Read Putting research and articles into context

This is not a complete list of noteworthy M.E. advocates and authors. If you would like to suggest an author to be added to this list please do so by email.

Also note that sadly while many of the authors here produced excellent work at one point, many have since lowered their standards, quality and even integrity considerably - to the point that this site can no longer offer full support or any support for their current work as it as so at odds with the facts and with the best interests of patients. (For example, randomly mixing together facts about M.E. and 'CFS, or advocating for the bogus sub-grouping of 'ME/CFS' or 'CFS', or for 'CFS' to be renamed as M.E. is not in the best interests of any patient groups, it makes a mockery of legitimate activism. The only winners with these 'strategies' are the same vested interest groups which benefit from the 'CFS' scam.)

These comments apply to any and all groups or individuals supporting any of these counter-productive, misleading and false activism strategies; including some listed here.

One of the most baffling and frustrating parts of M.E. activism is working out why this happens to so many formerly genuine excellent advocates and doctors, and how we can stop it happening.  

Additional notes

Links given to individual articles hosted on other websites are in no way indicative of support or recommendations of any other part of those websites. 

Not all articles on a topic are included in that section.
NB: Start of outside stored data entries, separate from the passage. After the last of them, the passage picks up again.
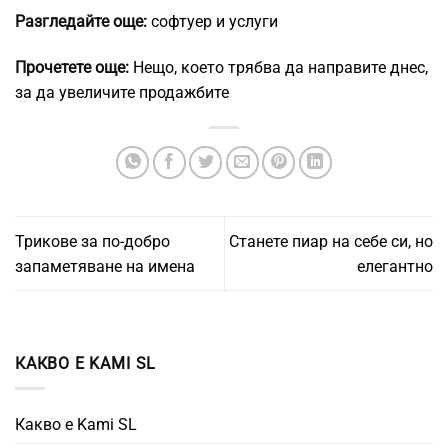
Разгледайте още:
софтуер и услуги
Прочетете още:
Нещо, което трябва да направите днес,
за да увеличите продажбите
Трикове за по-добро
Станете пиар на себе си, но
запаметяване на имена
елегантно
КАКВО Е KAMI SL
Какво е Kami SL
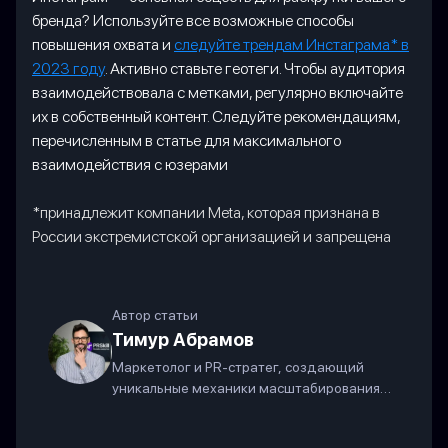
бренда? Используйте все возможные способы
повышения охвата и
следуйте трендам Инстаграма* в
2023 году
. Активно ставьте геотеги. Чтобы аудитория
взаимодействовала с метками, регулярно включайте
их в собственный контент. Следуйте рекомендациям,
перечисленным в статье для максимального
взаимодействия с юзерами
*принадлежит компании Meta, которая признана в
России экстремистской организацией и запрещена
Автор статьи
Тимур Абрамов
Маркетолог и PR-стратег, создающий
уникальные механики масштабирования
бизнеса в современных соцсетях.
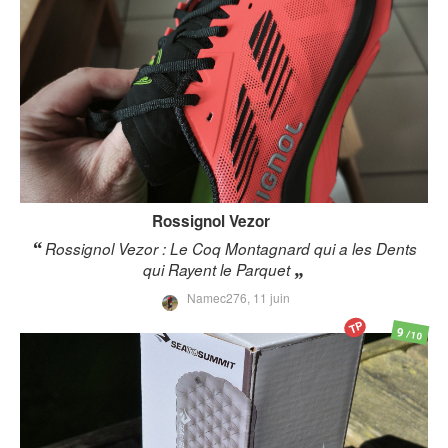
Rossignol
Vezor
Rossignol Vezor : Le Coq Montagnard qui a les Dents
qui Rayent le Parquet
Namec276,
11 juin
TP
9
/10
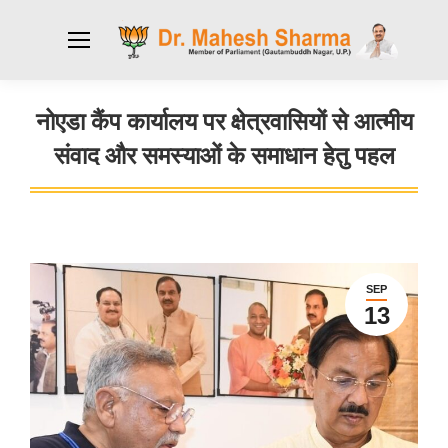
नोएडा कैंप कार्यालय पर क्षेत्रवासियों से आत्मीय
संवाद और समस्याओं के समाधान हेतु पहल
You are here:
SEP
13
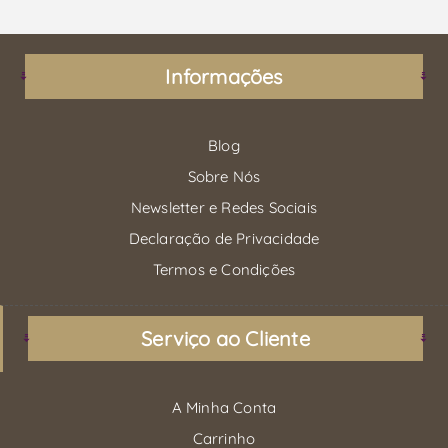
Informações
Blog
Sobre Nós
Newsletter e Redes Sociais
Declaração de Privacidade
Termos e Condições
Serviço ao Cliente
A Minha Conta
Carrinho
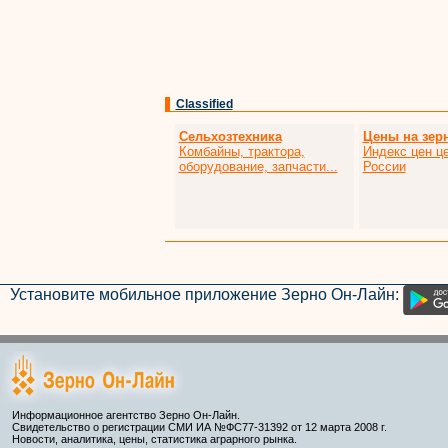
Classified
Сельхозтехника
Цены на зер
Комбайны, трактора,
Индекс цен це
оборудование, запчасти...
России
Установите мобильное приложение Зерно Он-Лайн:
Информационное агентство Зерно Он-Лайн.
Свидетельство о регистрации СМИ ИА №ФС77-31392 от 12 марта 2008 г.
Новости, аналитика, цены, статистика аграрного рынка.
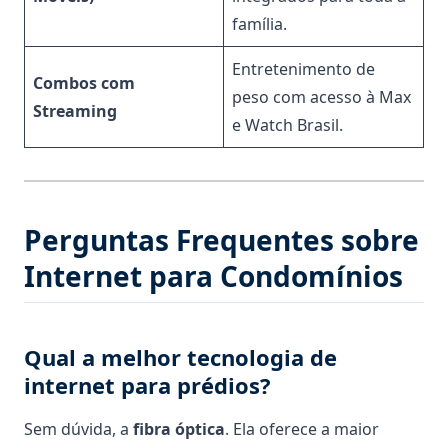
família.
Entretenimento de
Combos com
peso com acesso à Max
Streaming
e Watch Brasil.
Perguntas Frequentes sobre
Internet para Condomínios
Qual a melhor tecnologia de
internet para prédios?
Sem dúvida, a
fibra óptica
. Ela oferece a maior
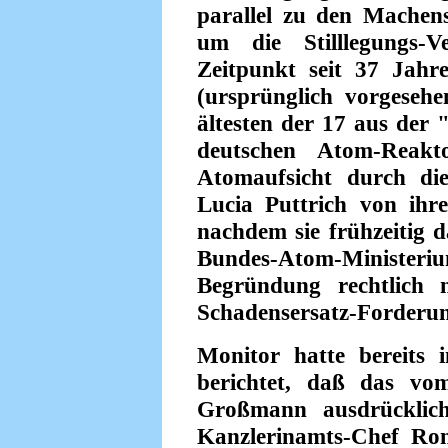
parallel zu den Machens
um die Stilllegungs-
Zeitpunkt seit 37 Jahr
(ursprünglich vorgeseh
ältesten der 17 aus de
deutschen Atom-Reakt
Atomaufsicht durch di
Lucia Puttrich von ih
nachdem sie frühzeitig 
Bundes-Atom-Ministeri
Begründung rechtlich 
Schadensersatz-Forderu
Monitor hatte bereits
berichtet, daß das v
Großmann ausdrücklich
Kanzlerinamts-Chef Ron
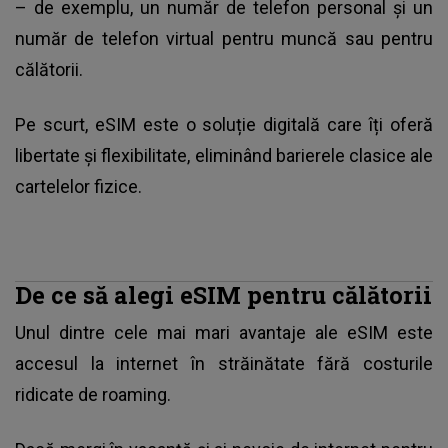
– de exemplu, un număr de telefon personal și un
număr de telefon virtual pentru muncă sau pentru
călătorii.
Pe scurt, eSIM este o soluție digitală care îți oferă
libertate și flexibilitate, eliminând barierele clasice ale
cartelelor fizice.
De ce să alegi eSIM pentru călătorii
Unul dintre cele mai mari avantaje ale eSIM este
accesul la internet în străinătate fără costurile
ridicate de roaming.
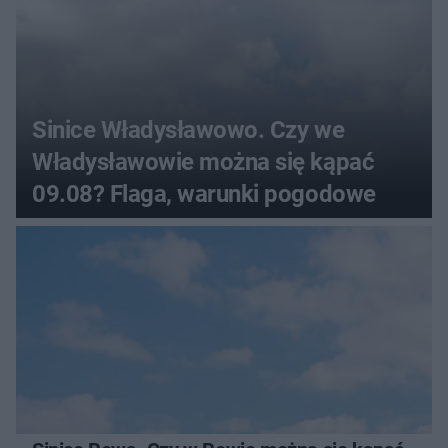
Sinice Władysławowo. Czy we
Władysławowie można się kąpać
09.08? Flaga, warunki pogodowe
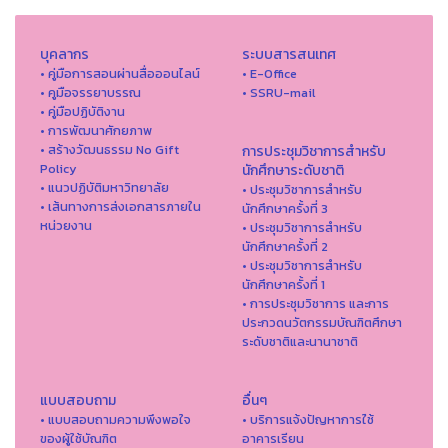
บุคลากร
ระบบสารสนเทศ
• คู่มือการสอนผ่านสื่อออนไลน์
• E-Office
• คูมือจรรยาบรรณ
• SSRU-mail
• คู่มือปฏิบัติงาน
• การพัฒนาศักยภาพ
• สร้างวัฒนธรรม No Gift
การประชุมวิชาการสำหรับ
Policy
นักศึกษาระดับชาติ
• แนวปฏิบัติมหาวิทยาลัย
• ประชุมวิชาการสำหรับ
• เส้นทางการส่งเอกสารภายใน
นักศึกษาครั้งที่ 3
หน่วยงาน
• ประชุมวิชาการสำหรับ
นักศึกษาครั้งที่ 2
• ประชุมวิชาการสำหรับ
นักศึกษาครั้งที่ 1
• การประชุมวิชาการ และการ
ประกวดนวัตกรรมบัณฑิตศึกษา
ระดับชาติและนานาชาติ
แบบสอบถาม
อื่นๆ
• แบบสอบถามความพึงพอใจ
• บริการแจ้งปัญหาการใ่ช้
ของผู้ใช้บัณฑิต
อาคารเรียน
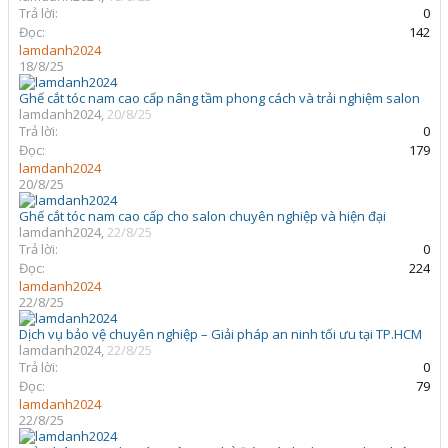
Trả lời:
0
Đọc:
142
lamdanh2024
18/8/25
Ghế cắt tóc nam cao cấp nâng tầm phong cách và trải nghiệm salon
lamdanh2024
,
20/8/25
Trả lời:
0
Đọc:
179
lamdanh2024
20/8/25
Ghế cắt tóc nam cao cấp cho salon chuyên nghiệp và hiện đại
lamdanh2024
,
22/8/25
Trả lời:
0
Đọc:
224
lamdanh2024
22/8/25
Dịch vụ bảo vệ chuyên nghiệp – Giải pháp an ninh tối ưu tại TP.HCM
lamdanh2024
,
22/8/25
Trả lời:
0
Đọc:
79
lamdanh2024
22/8/25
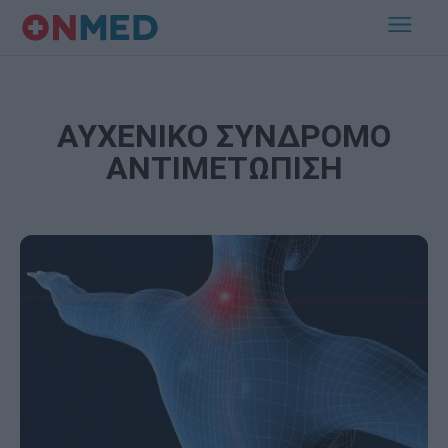
ΑΥΧΕΝΙΚΟ ΣΥΝΔΡΟΜΟ
ΑΝΤΙΜΕΤΩΠΙΣΗ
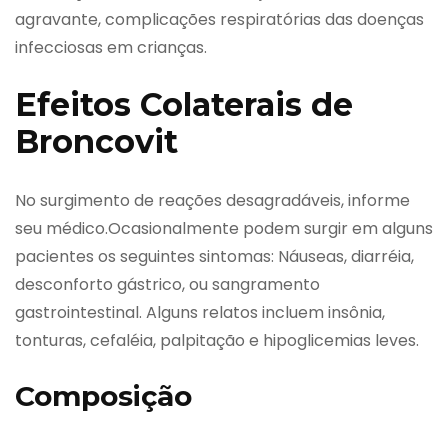
agravante, complicações respiratórias das doenças
infecciosas em crianças.
Efeitos Colaterais de
Broncovit
No surgimento de reações desagradáveis, informe
seu médico.Ocasionalmente podem surgir em alguns
pacientes os seguintes sintomas: Náuseas, diarréia,
desconforto gástrico, ou sangramento
gastrointestinal. Alguns relatos incluem insônia,
tonturas, cefaléia, palpitação e hipoglicemias leves.
Composição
It is not an exhaustive list of research or articles on that topic, merely a selection of some of the many articles on that topic which are available.

Articles in each section are not in any precise order so it is recommended that you read an entire section to get an overview.

Not every bit of every website or article mentioned has 100% good/accurate information all the way through. Amongst some great information there's often still some significant inaccuracies and continuation of some of the misconceptions about the illness. A list of 100% accurate articles would be extremely short unfortunately, such is the power of 'ME/CFS' and so on. BUT every link here, every website and article does have something relevant or useful to offer.

The HFME not dispense medical advice or recommend treatment, and assumes no responsibility for treatments undertaken by visitors to the site. It is a research-information and advocacy resource only.

Please consult your own health-care provider regarding any medical issues relating to the diagnosis or treatment of any medical condition.